New analyses from the VOYAGER PAD clinical trial in both high-risk and fragile patients and those with and without comorbid coronary artery diseases (CAD) were presented at the American Heart Association (AHA) 2023 Scientific Sessions (11–13 November, Philadelphia, USA).
The randomised, double blind VOYAGER PAD trial enrolled more than 6,500 patients in 34 countries who had peripheral arterial disease (PAD) and had undergone lower extremity revascularisation.
Patients were randomly assigned to receive either rivaroxaban (Xarelto, Janssen) or a placebo in addition to daily aspirin. The research team reported in a late-breaking clinical trial presented at ACC.20/WCC that VOYAGER PAD met its primary endpoint, with a 15% statistically significant reduction in the risk of a first major adverse limb or cardiovascular event (MALE or MACE) seen in patients who received rivaroxaban compared with those who received the placebo.
Fragile patients with PAD can be at a heightened risk for MALE, defined as a composite of acute limb ischemia (ALI) and major amputation. In the first of the two analyses presented by Mario Enrico Canonico (University of Colorado Anschutz Medical Campus, Aurora, USA) fragile patients were defined as being older than 75 years, weighing less than 50kg, or having a baseline estimated glomerular filtration rate (eGFR) less than 50 mL/min/1.732.
Rivaroxaban plus aspirin (2.5mg twice daily plus aspirin 100 mg once daily) was shown to be effective in reducing the occurrence of MALE in both fragile and non-fragile patients, compared to aspirin alone. In fragile patients treated with rivaroxaban plus aspirin, 6.2% of patients experienced a MALE compared to 10.3% of patients treated with placebo. In non-fragile patients, 7.9% of patients treated with rivaroxaban plus aspirin experienced a MALE compared to 9.7% of patients treated with placebo.
The second analysis examined the role of rivaroxaban plus aspirin on myocardial infarction (MI) in patients with PAD with and without concomitant coronary artery disease following lower extremity revascularisation (LER).

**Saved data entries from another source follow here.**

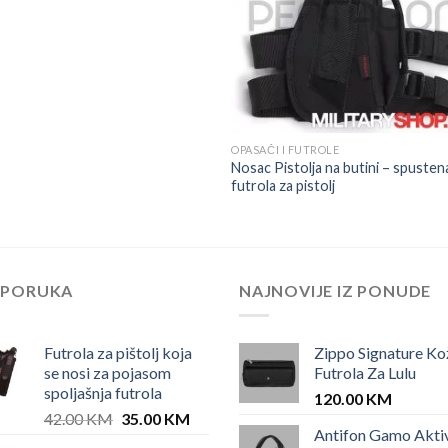
OPASAČI I FUTROLE
Nosac Pistolja na butini – spusten
futrola za pistolj
EPORUKA
NAJNOVIJE IZ PONUDE
Futrola za pištolj koja
Zippo Signature Ko
se nosi za pojasom
Futrola Za Lulu
spoljašnja futrola
120.00
KM
Original
Current
42.00
KM
35.00
KM
Antifon Gamo Akti
price
price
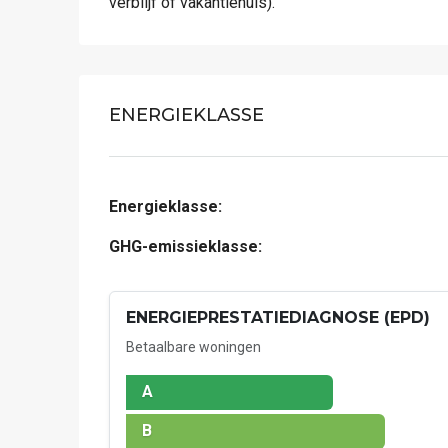
verblijf of vakantiehuis).
ENERGIEKLASSE
Energieklasse:
GHG-emissieklasse:
ENERGIEPRESTATIEDIAGNOSE (EPD)
Betaalbare woningen
A
B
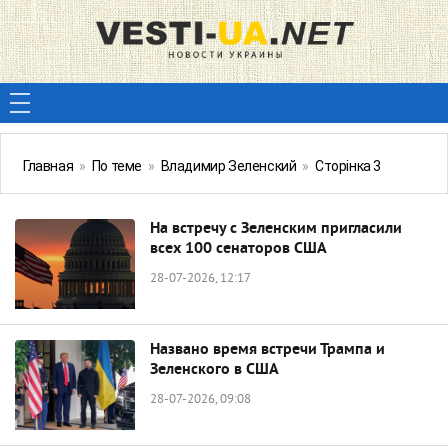
Главная
»
По теме
»
Владимир Зеленский
»
Сторінка 3
На встречу с Зеленским пригласили
всех 100 сенаторов США
28-07-2026, 12:17
Названо время встречи Трампа и
Зеленского в США
28-07-2026, 09:08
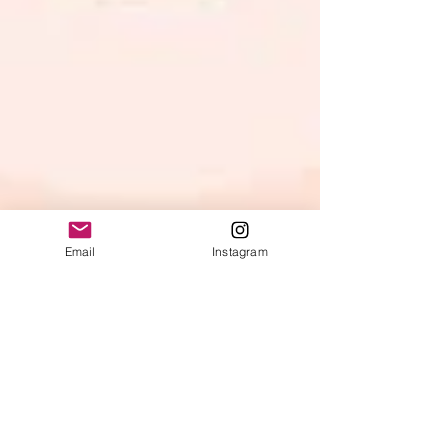
Email
Instagram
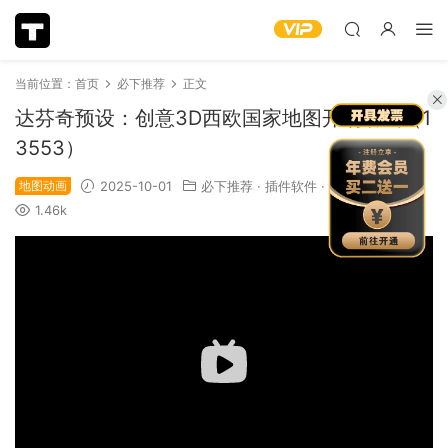
当前位置：
首页
必下推荐
正文
达芬奇预设：创意3D西欧国家地图开场动画（1
3553）
地图动画
2025-10-01
必下推荐
·
插件软件
·
视频模板
1.46k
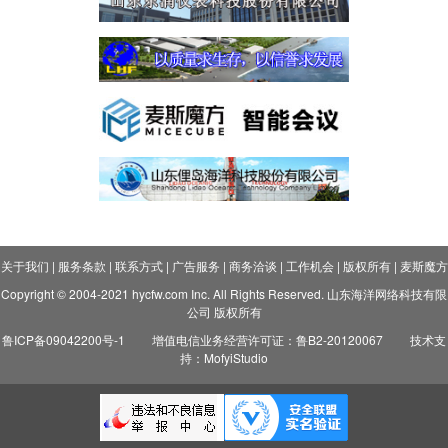
关于我们
|
服务条款
|
联系方式
|
广告服务
|
商务洽谈
|
工作机会
|
版权所有
|
麦斯魔方
Copyright © 2004-2021 hycfw.com Inc. All Rights Reserved. 山东海洋网络科技有限
公司 版权所有
鲁ICP备09042200号-1
增值电信业务经营许可证：鲁B2-20120067
技术支
持：MofyiStudio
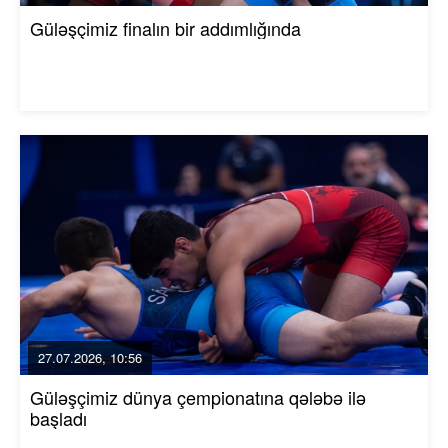
Güləşçimiz finalın bir addımlığında
27.07.2026, 10:56
Güləşçimiz dünya çempionatına qələbə ilə
başladı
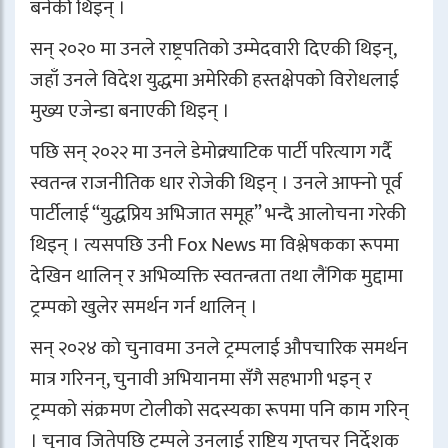
बनेकी थिइन् ।
सन् २०२० मा उनले राष्ट्रपतिको उम्मेदवारी दिएकी थिइन्,
जहाँ उनले विदेश युद्धमा अमेरिकी हस्तक्षेपको विरोधलाई
मुख्य एजेन्डा बनाएकी थिइन् ।
पछि सन् २०२२ मा उनले डेमोक्र्याटिक पार्टी परित्याग गर्दै
स्वतन्त्र राजनीतिक धार रोजेकी थिइन् । उनले आफ्नो पूर्व
पार्टीलाई “युद्धप्रिय अभिजात समूह” भन्दै आलोचना गरेकी
थिइन् । त्यसपछि उनी
Fox News
मा विश्लेषकका रूपमा
देखिन थालिन् र अभिव्यक्ति स्वतन्त्रता तथा लैंगिक मुद्दामा
ट्रम्पको खुलेर समर्थन गर्न थालिन् ।
सन् २०२४ को चुनावमा उनले ट्रम्पलाई औपचारिक समर्थन
मात्र गरिनन्, चुनावी अभियानमा सँगै सहभागी भइन् र
ट्रम्पको संक्रमण टोलीको सदस्यका रूपमा पनि काम गरिन्
। चुनाव जितेपछि ट्रम्पले उनलाई राष्ट्रिय गुप्तचर निर्देशक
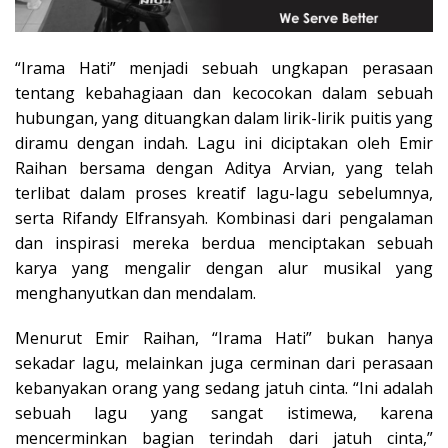
“Irama Hati” menjadi sebuah ungkapan perasaan
tentang kebahagiaan dan kecocokan dalam sebuah
hubungan, yang dituangkan dalam lirik-lirik puitis yang
diramu dengan indah. Lagu ini diciptakan oleh Emir
Raihan bersama dengan Aditya Arvian, yang telah
terlibat dalam proses kreatif lagu-lagu sebelumnya,
serta Rifandy Elfransyah. Kombinasi dari pengalaman
dan inspirasi mereka berdua menciptakan sebuah
karya yang mengalir dengan alur musikal yang
menghanyutkan dan mendalam.
Menurut Emir Raihan, “Irama Hati” bukan hanya
sekadar lagu, melainkan juga cerminan dari perasaan
kebanyakan orang yang sedang jatuh cinta. “Ini adalah
sebuah lagu yang sangat istimewa, karena
mencerminkan bagian terindah dari jatuh cinta,”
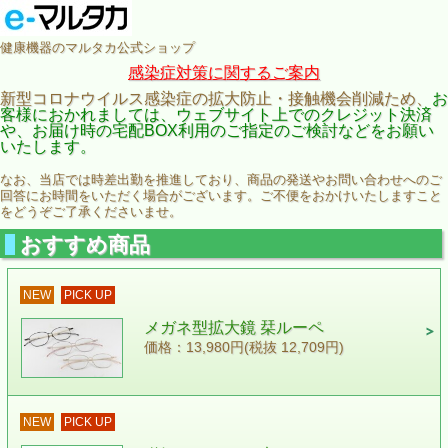
健康機器のマルタカ公式ショップ
感染症対策に関するご案内
新型コロナウイルス感染症の拡大防止・接触機会削減ため、
お
客様におかれましては、ウェブサイト上でのクレジット決済
や、お届け時の宅配BOX利用のご指定のご検討などをお願い
いたします。
なお、当店では時差出勤を推進しており、商品の発送やお問い合わせへのご
回答にお時間をいただく場合がございます。ご不便をおかけいたしますこと
をどうぞご了承くださいませ。
おすすめ商品
NEW
PICK UP
メガネ型拡大鏡 栞ルーペ
価格：13,980円(税抜 12,709円)
NEW
PICK UP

Following LER, patients with PAD are four times more likely to experience acute limb ischaemia, or a rapid decrease in lower limb blood flow, which is often associated with long hospitalisations and high incidences of amputation, disability, and death unless appropriate treatment is given.
Patients with PAD are also at a heightened risk of MACE, defined as MI, ischaemic stroke, or cardiovascular death. In this analysis, 14.1% of patients with PAD and coronary artery disease treated with rivaroxaban plus aspirin experienced a MACE versus 17.6% of patients treated with placebo (aspirin alone). In patients with PAD only, 11% of patients treated with rivaroxaban plus aspirin experienced a MACE versus 9.8% of patients treated with placebo. Overall, rivaroxaban plus aspirin showed a consistent benefit in reducing MACE in patients with and without coronary artery disease.
“These analyses reinforce the consistency of the favourable benefit-risk profile of Xarelto plus aspirin for patients with vascular disease, regardless of comorbidity. For example, patients categorised as ‘fragile’ are often undertreated due to concerns about benefit-risk, particularly with antithrombotic treatments,” said Marc Bonaca (University of Colorado Anschutz Medical Campus, Aurora, USA). “We hope the ongoing wealth of data coming from VOYAGER PAD presented at AHA offers clinicians the information they need to support shared decision-making in prescribing Xarelto plus aspirin as the standard of care for their PAD patients, including those who are high-risk or complex.”
In August 2021, the US Food and Drug Administration (FDA) approved an expanded PAD indication for Xarelto to include patients following a recent LER due to symptomatic PAD. Xarelto acts on a dual pathway inhibition (DPI) approach to target both clotting mechanisms, thrombin and platelet activation.